Installation Guide¶
GDPR Pseudonymizer - AI-Assisted Pseudonymization for French Documents
This guide covers installation on Windows, macOS, and Linux.
Prerequisites¶
| Requirement | Version | How to Check |
|---|---|---|
| Python | 3.10, 3.11, or 3.12 | python --version |
| Disk Space | ~1GB free | For spaCy French model (auto-downloaded on first use) |
| Internet | Required for installation | Model auto-download ~571MB |
Important: Python 3.10-3.12 are validated in CI/CD. Python 3.9 is no longer supported (EOL October 2025). Python 3.13+ is not yet tested.

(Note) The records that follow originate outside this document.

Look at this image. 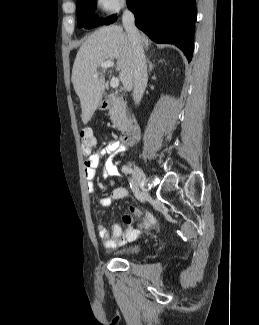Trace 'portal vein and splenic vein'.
I'll list each match as a JSON object with an SVG mask.
<instances>
[{
    "mask_svg": "<svg viewBox=\"0 0 259 325\" xmlns=\"http://www.w3.org/2000/svg\"><path fill=\"white\" fill-rule=\"evenodd\" d=\"M113 66H114V62L111 61V60H107V61H105V62H103V63L101 64V68H103V69H107V68H109V67H113ZM97 77H98V73H95V74L93 75V78H97ZM110 86H111L112 88H116V87H118V86H119V79L116 78V77H113V78L111 79V81H110Z\"/></svg>",
    "mask_w": 259,
    "mask_h": 325,
    "instance_id": "portal-vein-and-splenic-vein-1",
    "label": "portal vein and splenic vein"
}]
</instances>
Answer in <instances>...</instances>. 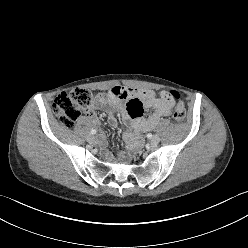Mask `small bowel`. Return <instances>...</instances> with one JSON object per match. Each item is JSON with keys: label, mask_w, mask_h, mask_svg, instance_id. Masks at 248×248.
<instances>
[{"label": "small bowel", "mask_w": 248, "mask_h": 248, "mask_svg": "<svg viewBox=\"0 0 248 248\" xmlns=\"http://www.w3.org/2000/svg\"><path fill=\"white\" fill-rule=\"evenodd\" d=\"M94 107L106 108L109 112V122L113 126L117 125L114 110H119L124 119L137 131H148L154 128L161 118L168 117L172 111L171 102L164 97L162 92L120 86L112 88L107 94L97 95ZM144 109L154 112L144 118ZM128 137L132 136L128 135ZM100 144L104 146L105 140L101 139Z\"/></svg>", "instance_id": "small-bowel-1"}]
</instances>
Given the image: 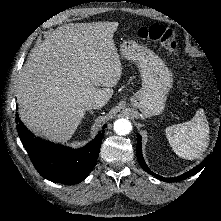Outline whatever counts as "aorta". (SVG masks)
<instances>
[{"instance_id": "762f6f07", "label": "aorta", "mask_w": 221, "mask_h": 221, "mask_svg": "<svg viewBox=\"0 0 221 221\" xmlns=\"http://www.w3.org/2000/svg\"><path fill=\"white\" fill-rule=\"evenodd\" d=\"M132 130L131 122L127 119H118L114 123V131L118 135L129 134Z\"/></svg>"}]
</instances>
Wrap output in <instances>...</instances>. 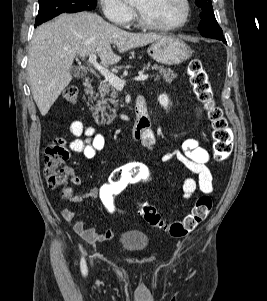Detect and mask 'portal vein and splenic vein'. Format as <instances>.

Standalone Executables (No Python Required)¶
For non-technical users, pre-built standalone executables are available. No Python installation needed:
- Windows:
gdpr-pseudonymizer-2.0.0-windows-setup.exe— Run the installer - macOS (Apple Silicon):
gdpr-pseudonymizer-2.0.0-macos-arm64.dmg— Open DMG, drag to Applications - macOS (Intel):
gdpr-pseudonymizer-2.0.0-macos-x86_64.dmg— Open DMG, drag to Applications - Linux:
gdpr-pseudonymizer-2.0.0-linux.AppImage—chmod +xthen run
Install from PyPI (Recommended)¶
The simplest way to install for developers and power users:
# CLI only
pip install gdpr-pseudonymizer
# CLI + Desktop GUI
pip install gdpr-pseudonymizer[gui]
# Verify installation
gdpr-pseudo --help
Optional: PDF/DOCX/Excel Support¶
To process PDF, DOCX, and Excel documents, install the optional format extras:
# PDF support only
pip install gdpr-pseudonymizer[pdf]
# DOCX support only
pip install gdpr-pseudonymizer[docx]
# Both PDF and DOCX support
pip install gdpr-pseudonymizer[formats]
# Excel (.xlsx) support
pip install gdpr-pseudonymizer[excel]
Note: The base install remains lightweight. PDF/DOCX/Excel libraries are only needed if you process those formats. CSV support is built-in and requires no extra dependency.
Note: The spaCy French model (~571MB) downloads automatically on first use. To pre-download it:
python -m spacy download fr_core_news_lg
Install from Source (Contributors)¶
For development and contributing, you'll also need Poetry 1.7+.
Quick Install (All Platforms)¶
# 1. Clone repository
git clone https://github.com/LioChanDaYo/RGPDpseudonymizer.git
cd RGPDpseudonymizer
# 2. Install dependencies
poetry install
# 3. Verify installation
poetry run gdpr-pseudo --help
Note: The spaCy French model (~571MB) downloads automatically on first use. To pre-download it:
poetry run python scripts/install_spacy_model.py
Platform-Specific Instructions¶
Windows 11¶
Step 1: Install Python¶
- Download Python 3.11 from python.org
- Run installer, check "Add Python to PATH"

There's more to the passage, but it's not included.